> _PROBLEM DESCRIPTION_:
Repeat each record word for word.

Transcribed page contents:
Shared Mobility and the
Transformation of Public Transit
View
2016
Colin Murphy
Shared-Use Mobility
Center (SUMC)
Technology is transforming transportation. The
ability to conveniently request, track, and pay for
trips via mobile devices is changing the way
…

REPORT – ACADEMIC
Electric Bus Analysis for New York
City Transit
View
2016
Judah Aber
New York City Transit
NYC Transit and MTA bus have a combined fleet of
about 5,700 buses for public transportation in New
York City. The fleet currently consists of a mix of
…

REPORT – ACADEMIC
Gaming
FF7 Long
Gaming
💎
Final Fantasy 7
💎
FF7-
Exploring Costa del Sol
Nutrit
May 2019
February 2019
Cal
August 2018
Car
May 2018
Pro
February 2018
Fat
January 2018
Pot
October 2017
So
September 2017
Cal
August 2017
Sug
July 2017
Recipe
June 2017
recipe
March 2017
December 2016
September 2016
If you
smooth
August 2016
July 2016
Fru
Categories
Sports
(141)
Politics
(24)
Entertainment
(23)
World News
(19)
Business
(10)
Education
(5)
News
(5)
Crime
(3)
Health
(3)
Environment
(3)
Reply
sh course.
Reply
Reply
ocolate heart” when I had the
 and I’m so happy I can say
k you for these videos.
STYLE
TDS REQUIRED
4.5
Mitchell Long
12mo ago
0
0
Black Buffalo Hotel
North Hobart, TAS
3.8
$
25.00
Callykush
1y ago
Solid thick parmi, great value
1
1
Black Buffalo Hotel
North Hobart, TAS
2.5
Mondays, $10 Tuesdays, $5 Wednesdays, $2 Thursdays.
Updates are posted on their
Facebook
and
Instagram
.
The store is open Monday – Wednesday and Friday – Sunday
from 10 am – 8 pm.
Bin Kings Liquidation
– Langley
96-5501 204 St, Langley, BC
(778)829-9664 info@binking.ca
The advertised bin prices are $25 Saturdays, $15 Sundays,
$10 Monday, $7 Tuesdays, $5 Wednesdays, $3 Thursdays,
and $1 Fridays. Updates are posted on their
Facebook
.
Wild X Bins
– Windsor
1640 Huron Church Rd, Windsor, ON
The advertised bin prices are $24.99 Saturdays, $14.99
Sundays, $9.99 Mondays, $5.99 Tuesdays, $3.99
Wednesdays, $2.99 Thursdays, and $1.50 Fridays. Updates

> _RESPONSE TO THIS TASK_:
Shared Mobility and the
Transformation of Public Transit
View
2016
Colin Murphy
Shared-Use Mobility
Center (SUMC)
Technology is transforming transportation. The
ability to conveniently request, track, and pay for
trips via mobile devices is changing the way
…

REPORT – ACADEMIC
Electric Bus Analysis for New York
City Transit
View
2016
Judah Aber
New York City Transit
NYC Transit and MTA bus have a combined fleet of
about 5,700 buses for public transportation in New
York City. The fleet currently consists of a mix of
…

REPORT – ACADEMIC
Gaming
FF7 Long
Gaming
💎
Final Fantasy 7
💎
FF7-
Exploring Costa del Sol
Nutrit
May 2019
February 2019
Cal
August 2018
Car
May 2018
Pro
February 2018
Fat
January 2018
Pot
October 2017
So
September 2017
Cal
August 2017
Sug
July 2017
Recipe
June 2017
recipe
March 2017
December 2016
September 2016
If you
smooth
August 2016
July 2016
Fru
Categories
Sports
(141)
Politics
(24)
Entertainment
(23)
World News
(19)
Business
(10)
Education
(5)
News
(5)
Crime
(3)
Health
(3)
Environment
(3)
Reply
sh course.
Reply
Reply
ocolate heart” when I had the
 and I’m so happy I can say
k you for these videos.
STYLE
TDS REQUIRED
4.5
Mitchell Long
12mo ago
0
0
Black Buffalo Hotel
North Hobart, TAS
3.8
$
25.00
Callykush
1y ago
Solid thick parmi, great value
1
1
Black Buffalo Hotel
North Hobart, TAS
2.5
Mondays, $10 Tuesdays, $5 Wednesdays, $2 Thursdays.
Updates are posted on their
Facebook
and
Instagram
.
The store is open Monday – Wednesday and Friday – Sunday
from 10 am – 8 pm.
Bin Kings Liquidation
– Langley
96-5501 204 St, Langley, BC
(778)829-9664 info@binking.ca
The advertised bin prices are $25 Saturdays, $15 Sundays,
$10 Monday, $7 Tuesdays, $5 Wednesdays, $3 Thursdays,
and $1 Fridays. Updates are posted on their
Facebook
.
Wild X Bins
– Windsor
1640 Huron Church Rd, Windsor, ON
The advertised bin prices are $24.99 Saturdays, $14.99
Sundays, $9.99 Mondays, $5.99 Tuesdays, $3.99
Wednesdays, $2.99 Thursdays, and $1.50 Fridays. Updates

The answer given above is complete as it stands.